• [EXERCISE DESCRIPTION]: Exact reproduction required: the lines below from the line with "This screenshot has width=71, height=2576." to the line with "Image resolution: width=1440", both ends included, and no others.

• [DATASET ENTRIES]:
=======

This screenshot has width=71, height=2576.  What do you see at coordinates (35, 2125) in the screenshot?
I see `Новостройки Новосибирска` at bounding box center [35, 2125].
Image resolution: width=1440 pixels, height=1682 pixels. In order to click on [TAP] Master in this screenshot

=======

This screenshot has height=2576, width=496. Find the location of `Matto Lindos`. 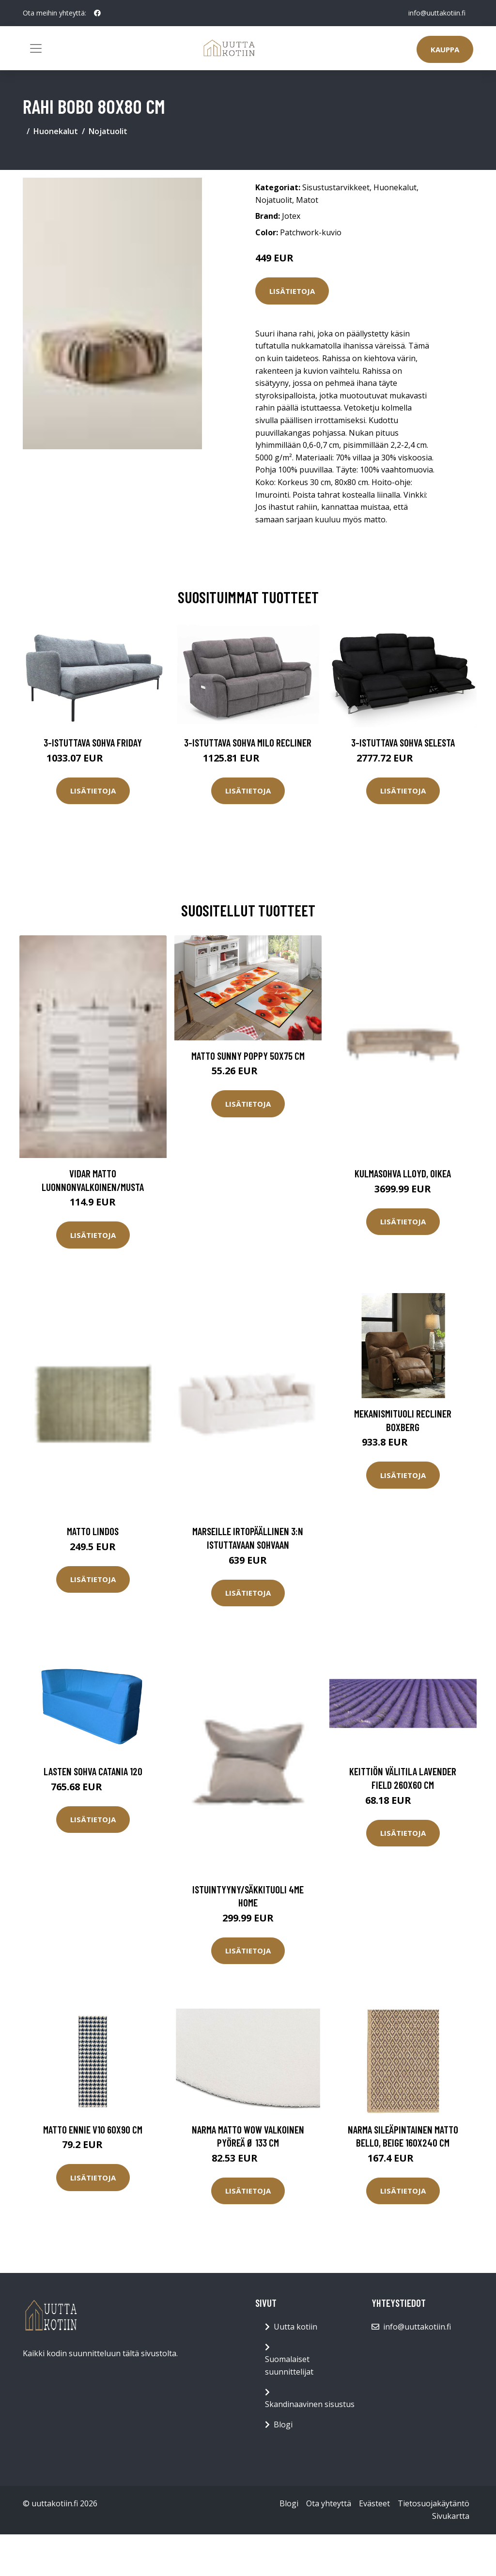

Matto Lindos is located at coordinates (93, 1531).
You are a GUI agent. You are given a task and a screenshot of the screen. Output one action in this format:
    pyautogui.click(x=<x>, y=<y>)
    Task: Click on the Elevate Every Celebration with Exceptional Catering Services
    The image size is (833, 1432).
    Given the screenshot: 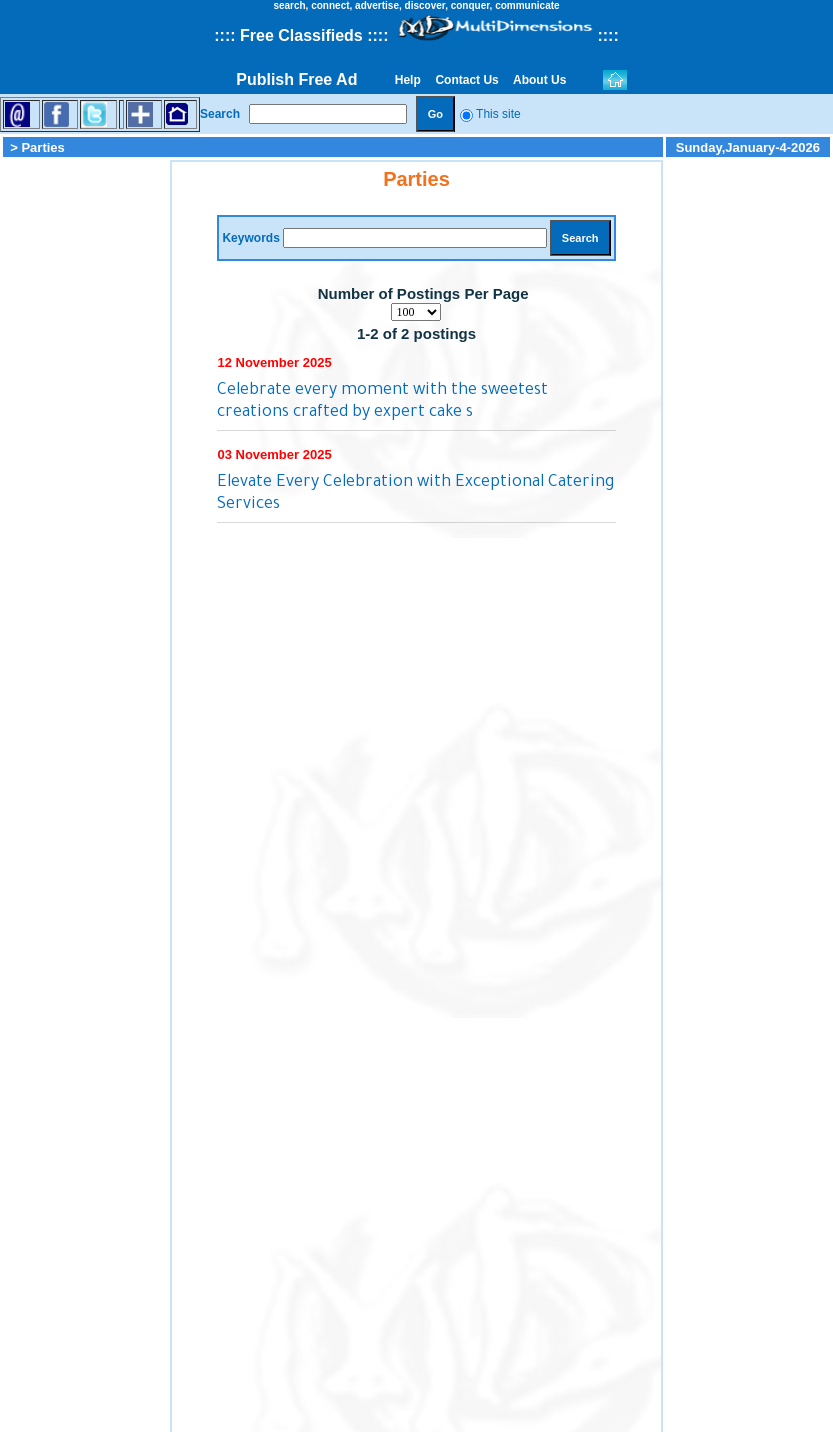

=======

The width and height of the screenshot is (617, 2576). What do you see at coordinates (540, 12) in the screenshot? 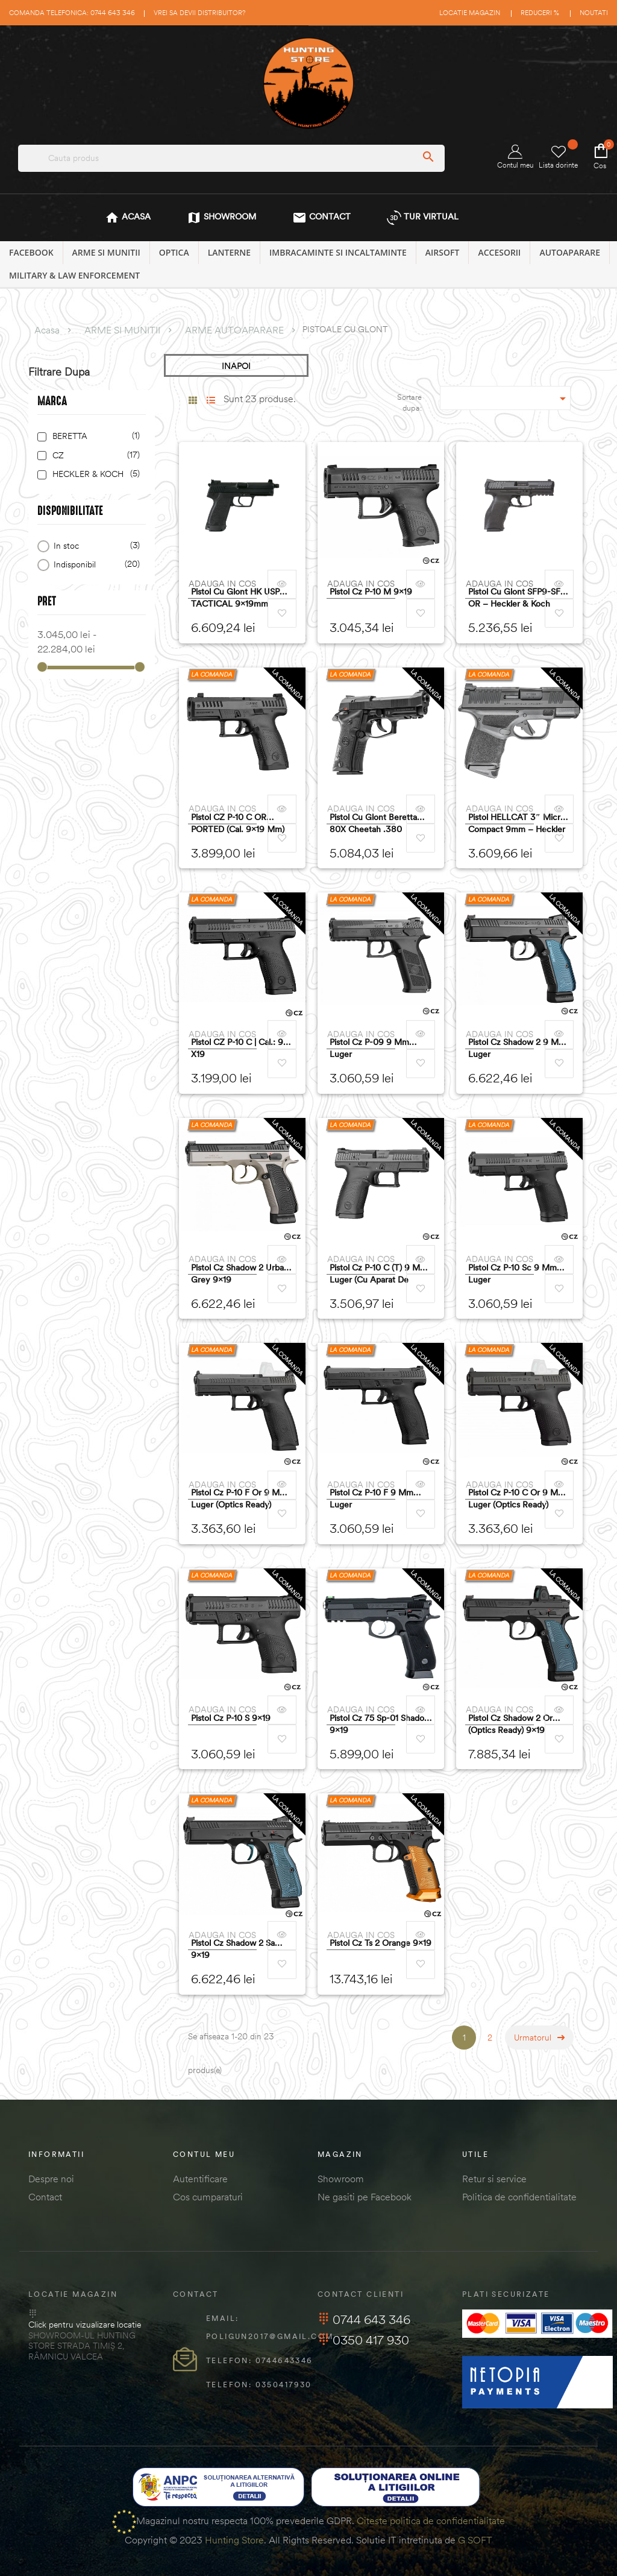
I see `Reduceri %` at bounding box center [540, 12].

=======

• [SOLUTION]:
This screenshot has width=71, height=2576.  What do you see at coordinates (35, 2125) in the screenshot?
I see `Новостройки Новосибирска` at bounding box center [35, 2125].
Image resolution: width=1440 pixels, height=1682 pixels. In order to click on [TAP] Master in this screenshot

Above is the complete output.